I’m excited to share my first solo-authored book, News Literacy and Democracy, out now from Routledge, a major academic publisher! Read the awesome reviews below! Get it now from Routledge or Amazon.
News Literacy and Democracy invites readers to go beyond surface-level fact checking and to examine the structures, institutions, practices, and routines that comprise news media systems.

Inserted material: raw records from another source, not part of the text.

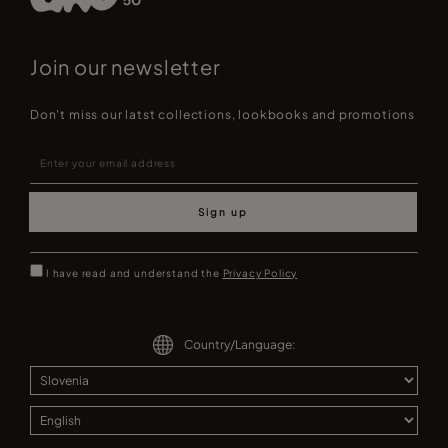
Join our newsletter
Don't miss our latst collections, lookbooks and promotions
Sign up
I have read and understand the
Privacy Policy
Country/Language:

This introductory text underscores the importance of news literacy to democratic life and advances an argument that critical contexts regarding news media structures and institutions should be central to news literacy education. Under the larger umbrella of media literacy, a critical approach to news literacy seeks to examine the mediated construction of the social world and the processes and influences that allow some news messages to spread while others get left out. Drawing on research from a range of disciplines, including media studies, political economy, and social psychology, this book aims to inform and empower the citizens who rely on news media so they may more fully participate in democratic and civic life.
The book is an essential read for undergraduate students of journalism and news literacy and will be of interest to scholars teaching and studying media literacy, political economy, media sociology, and political psychology.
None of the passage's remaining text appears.